EXERCISE AIM ▸ Each record below must come back exactly as written; its pictures must not.
==================================================
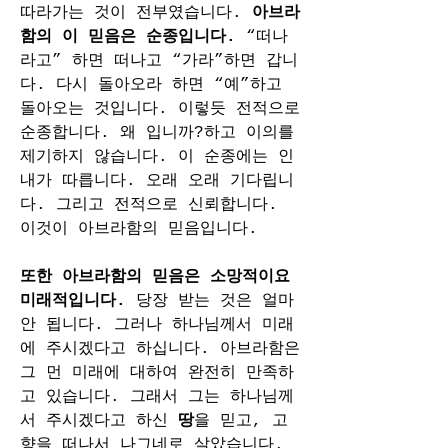
따라가는 것이 전부였습니다. 
아브라
함의 이 믿음은 순종입니다. 
“떠나
라고” 하면 떠나고 “가라”하면 갑니
다. 다시 돌아오라 하면 “예”하고 
돌아오는 것입니다. 이렇듯 전적으로 
순종합니다. 왜 입니까?하고 이의를 
제기하지 않습니다. 이 순종에는 인
내가 따릅니다. 오래 오래 기다립니
다. 그리고 전적으로 신뢰합니다. 
이것이 아브라함의 믿음입니다.
또한 아브라함의 믿음은 소망적이요 
미래적입니다. 
당장 받는 것은 얼마 
안 됩니다. 그러나 하나님께서 미래
에 주시겠다고 하십니다. 아브라함은 
그 먼 미래에 대하여 완전히 만족하
고 있습니다. 그래서 그는 하나님께
서 주시겠다고 하신 
땅
을 믿고, 고
향을 떠나서 나그네로 살았습니다.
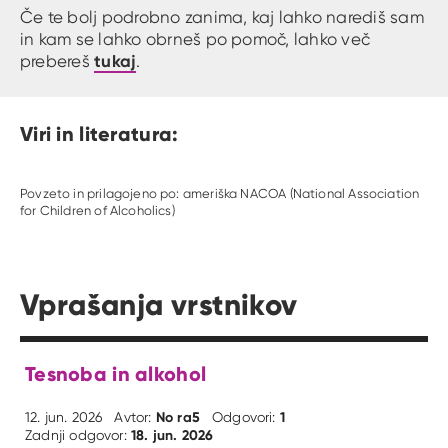
Če te bolj podrobno zanima, kaj lahko narediš sam
in kam se lahko obrneš po pomoč, lahko več
tukaj
prebereš
.
Viri in literatura:
Povzeto in prilagojeno po: ameriška NACOA (National Association
for Children of Alcoholics)
Vprašanja vrstnikov
Tesnoba in alkohol
No ra5
1
12. jun. 2026
Avtor:
Odgovori:
18. jun. 2026
Zadnji odgovor:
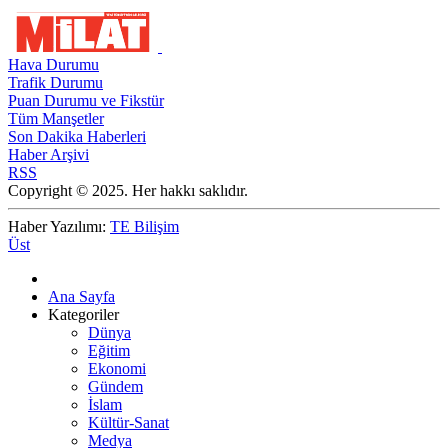
Hava Durumu
Trafik Durumu
Puan Durumu ve Fikstür
Tüm Manşetler
Son Dakika Haberleri
Haber Arşivi
RSS
Copyright © 2025. Her hakkı saklıdır.
Haber Yazılımı:
TE Bilişim
Üst
Ana Sayfa
Kategoriler
Dünya
Eğitim
Ekonomi
Gündem
İslam
Kültür-Sanat
Medya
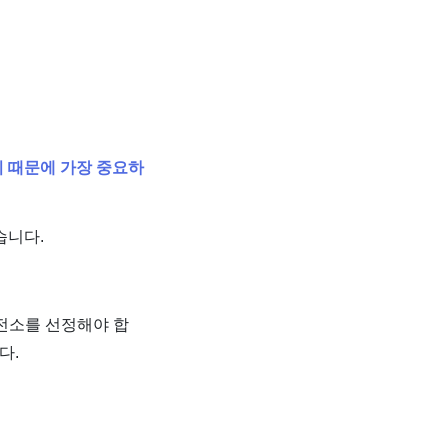
 때문에 가장 중요하
습니다.
발전소를 선정해야 합
다.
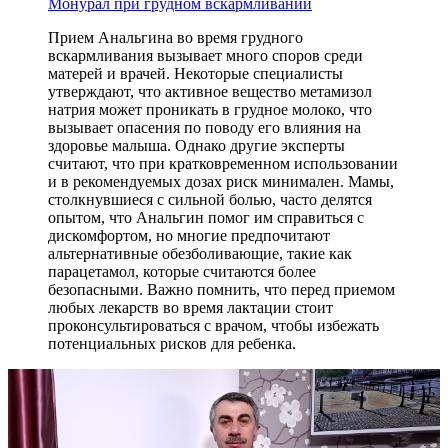
Монурал при грудном вскармливании
Прием Анальгина во время грудного
вскармливания вызывает много споров среди
матерей и врачей. Некоторые специалисты
утверждают, что активное вещество метамизол
натрия может проникать в грудное молоко, что
вызывает опасения по поводу его влияния на
здоровье малыша. Однако другие эксперты
считают, что при кратковременном использовании
и в рекомендуемых дозах риск минимален. Мамы,
столкнувшиеся с сильной болью, часто делятся
опытом, что Анальгин помог им справиться с
дискомфортом, но многие предпочитают
альтернативные обезболивающие, такие как
парацетамол, которые считаются более
безопасными. Важно помнить, что перед приемом
любых лекарств во время лактации стоит
проконсультироваться с врачом, чтобы избежать
потенциальных рисков для ребенка.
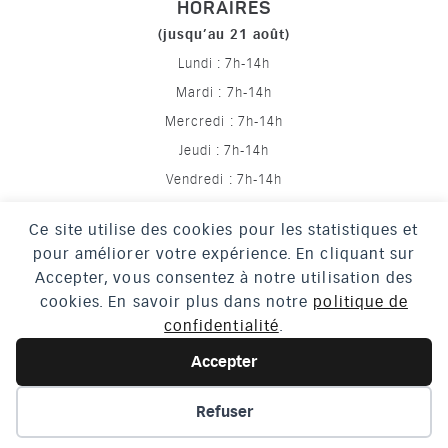
HORAIRES
(jusqu’au 21 août)
Lundi : 7h-14h
Mardi : 7h-14h
Mercredi : 7h-14h
Jeudi : 7h-14h
Vendredi : 7h-14h
Ce site utilise des cookies pour les statistiques et
pour améliorer votre expérience. En cliquant sur
Mentions légales
Accepter, vous consentez à notre utilisation des
Politique de confidentialité
cookies. En savoir plus dans notre
politique de
confidentialité
.
Crédits
Accessibilité
Accepter
Plan du site
Refuser
EN 1 CLIC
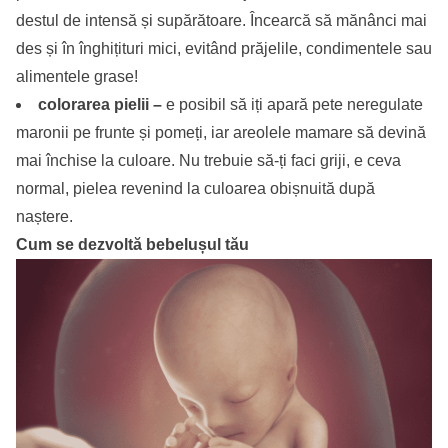
destul de intensă și supărătoare. Încearcă să mănânci mai
des și în înghițituri mici, evitând prăjelile, condimentele sau
alimentele grase!
colorarea pielii –
e posibil să iți apară pete neregulate
maronii pe frunte și pomeți, iar areolele mamare să devină
mai închise la culoare. Nu trebuie să-ți faci griji, e ceva
normal, pielea revenind la culoarea obișnuită după
naștere.
Cum se dezvoltă bebelușul tău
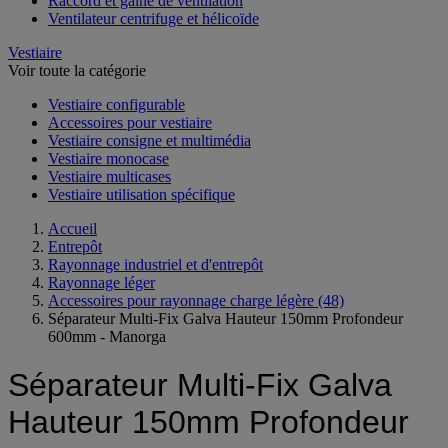
Raccord et gaine de ventilation
Ventilateur centrifuge et hélicoïde
Vestiaire
Voir toute la catégorie
Vestiaire configurable
Accessoires pour vestiaire
Vestiaire consigne et multimédia
Vestiaire monocase
Vestiaire multicases
Vestiaire utilisation spécifique
Accueil
Entrepôt
Rayonnage industriel et d'entrepôt
Rayonnage léger
Accessoires pour rayonnage charge légère
(48)
Séparateur Multi-Fix Galva Hauteur 150mm Profondeur
600mm - Manorga
Séparateur Multi-Fix Galva
Hauteur 150mm Profondeur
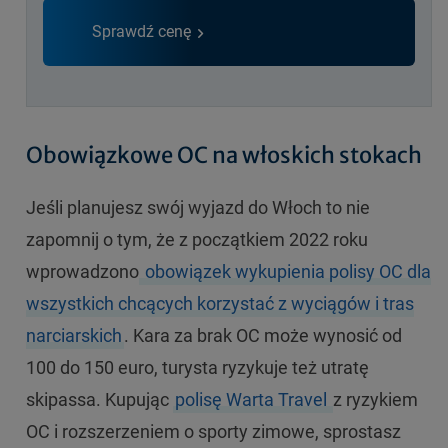
Sprawdź cenę
Obowiązkowe OC na włoskich stokach
Jeśli planujesz swój wyjazd do Włoch to nie
zapomnij o tym, że z początkiem 2022 roku
wprowadzono
obowiązek wykupienia polisy OC dla
wszystkich chcących korzystać z wyciągów i tras
narciarskich
. Kara za brak OC może wynosić od
100 do 150 euro, turysta ryzykuje też utratę
skipassa. Kupując
polisę Warta Travel
z ryzykiem
OC i rozszerzeniem o sporty zimowe, sprostasz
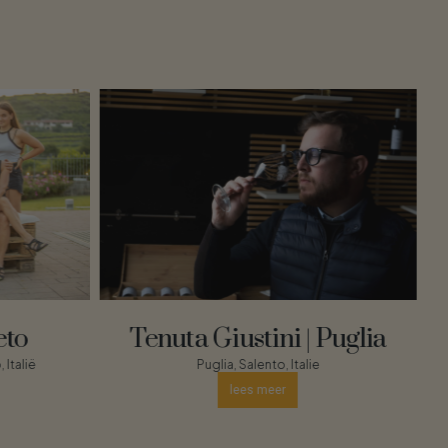
Tenuta Giustini | Puglia
eto
Puglia, Salento, Italie
 Italië
lees meer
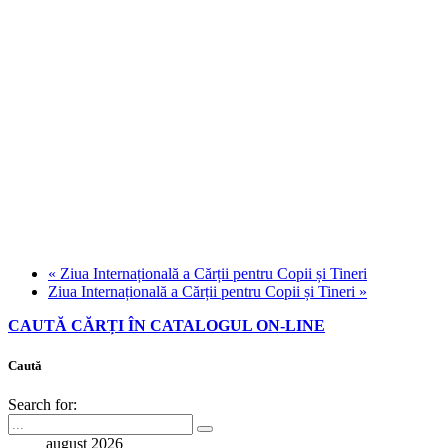
«
Ziua Internațională a Cărții pentru Copii și Tineri
Ziua Internațională a Cărții pentru Copii și Tineri
»
CAUTĂ CĂRȚI ÎN CATALOGUL ON-LINE
Caută
Search for:
august 2026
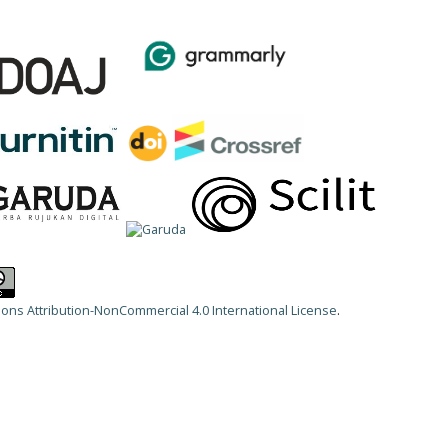
ns Attribution-NonCommercial 4.0 International License
.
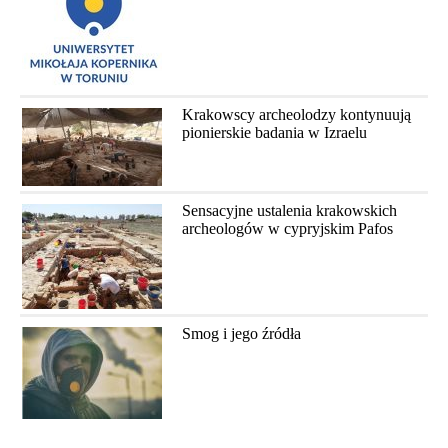
Krakowscy archeolodzy kontynuują
pionierskie badania w Izraelu
Sensacyjne ustalenia krakowskich
archeologów w cypryjskim Pafos
Smog i jego źródła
==================================================
WRITTEN RESPONSE ▸
따라가는 것이 전부였습니다. 
아브라
함의 이 믿음은 순종입니다. 
“떠나
라고” 하면 떠나고 “가라”하면 갑니
다. 다시 돌아오라 하면 “예”하고 
돌아오는 것입니다. 이렇듯 전적으로 
순종합니다. 왜 입니까?하고 이의를 
제기하지 않습니다. 이 순종에는 인
내가 따릅니다. 오래 오래 기다립니
다. 그리고 전적으로 신뢰합니다. 
이것이 아브라함의 믿음입니다.
또한 아브라함의 믿음은 소망적이요 
미래적입니다. 
당장 받는 것은 얼마 
안 됩니다. 그러나 하나님께서 미래
에 주시겠다고 하십니다. 아브라함은 
그 먼 미래에 대하여 완전히 만족하
고 있습니다. 그래서 그는 하나님께
서 주시겠다고 하신 
땅
을 믿고, 고
향을 떠나서 나그네로 살았습니다.
Če te bolj podrobno zanima, kaj lahko narediš sam
in kam se lahko obrneš po pomoč, lahko več
tukaj
prebereš
.
Viri in literatura:
Povzeto in prilagojeno po: ameriška NACOA (National Association
for Children of Alcoholics)
Vprašanja vrstnikov
Tesnoba in alkohol
No ra5
1
12. jun. 2026
Avtor:
Odgovori:
18. jun. 2026
Zadnji odgovor:
Hava Durumu
Trafik Durumu
Puan Durumu ve Fikstür
Tüm Manşetler
Son Dakika Haberleri
Haber Arşivi
RSS
Copyright © 2025. Her hakkı saklıdır.
Haber Yazılımı:
TE Bilişim
Üst
Ana Sayfa
Kategoriler
Dünya
Eğitim
Ekonomi
Gündem
İslam
Kültür-Sanat
Medya
 때문에 가장 중요하
습니다.
발전소를 선정해야 합
다.
Монурал при грудном вскармливании
Прием Анальгина во время грудного
вскармливания вызывает много споров среди
матерей и врачей. Некоторые специалисты
утверждают, что активное вещество метамизол
натрия может проникать в грудное молоко, что
вызывает опасения по поводу его влияния на
здоровье малыша. Однако другие эксперты
считают, что при кратковременном использовании
и в рекомендуемых дозах риск минимален. Мамы,
столкнувшиеся с сильной болью, часто делятся
опытом, что Анальгин помог им справиться с
дискомфортом, но многие предпочитают
альтернативные обезболивающие, такие как
парацетамол, которые считаются более
безопасными. Важно помнить, что перед приемом
любых лекарств во время лактации стоит
проконсультироваться с врачом, чтобы избежать
потенциальных рисков для ребенка.
HORAIRES
(jusqu’au 21 août)
Lundi : 7h-14h
Mardi : 7h-14h
Mercredi : 7h-14h
Jeudi : 7h-14h
Vendredi : 7h-14h
Ce site utilise des cookies pour les statistiques et
pour améliorer votre expérience. En cliquant sur
Mentions légales
Accepter, vous consentez à notre utilisation des
Politique de confidentialité
cookies. En savoir plus dans notre
politique de
confidentialité
.
Crédits
Accessibilité
Accepter
Plan du site
Refuser
EN 1 CLIC
destul de intensă și supărătoare. Încearcă să mănânci mai
des și în înghițituri mici, evitând prăjelile, condimentele sau
alimentele grase!
colorarea pielii –
e posibil să iți apară pete neregulate
maronii pe frunte și pomeți, iar areolele mamare să devină
mai închise la culoare. Nu trebuie să-ți faci griji, e ceva
normal, pielea revenind la culoarea obișnuită după
naștere.
Cum se dezvoltă bebelușul tău
Raccord et gaine de ventilation
Ventilateur centrifuge et hélicoïde
Vestiaire
Voir toute la catégorie
Vestiaire configurable
Accessoires pour vestiaire
Vestiaire consigne et multimédia
Vestiaire monocase
Vestiaire multicases
Vestiaire utilisation spécifique
Accueil
Entrepôt
Rayonnage industriel et d'entrepôt
Rayonnage léger
Accessoires pour rayonnage charge légère
(48)
Séparateur Multi-Fix Galva Hauteur 150mm Profondeur
600mm - Manorga
Séparateur Multi-Fix Galva
Hauteur 150mm Profondeur
Sprawdź cenę
Obowiązkowe OC na włoskich stokach
Jeśli planujesz swój wyjazd do Włoch to nie
zapomnij o tym, że z początkiem 2022 roku
wprowadzono
obowiązek wykupienia polisy OC dla
wszystkich chcących korzystać z wyciągów i tras
narciarskich
. Kara za brak OC może wynosić od
100 do 150 euro, turysta ryzykuje też utratę
skipassa. Kupując
polisę Warta Travel
z ryzykiem
OC i rozszerzeniem o sporty zimowe, sprostasz
Tenuta Giustini | Puglia
eto
Puglia, Salento, Italie
 Italië
lees meer
«
Ziua Internațională a Cărții pentru Copii și Tineri
Ziua Internațională a Cărții pentru Copii și Tineri
»
CAUTĂ CĂRȚI ÎN CATALOGUL ON-LINE
Caută
Search for:
august 2026
ns Attribution-NonCommercial 4.0 International License
.
Krakowscy archeolodzy kontynuują
pionierskie badania w Izraelu
Sensacyjne ustalenia krakowskich
archeologów w cypryjskim Pafos
Smog i jego źródła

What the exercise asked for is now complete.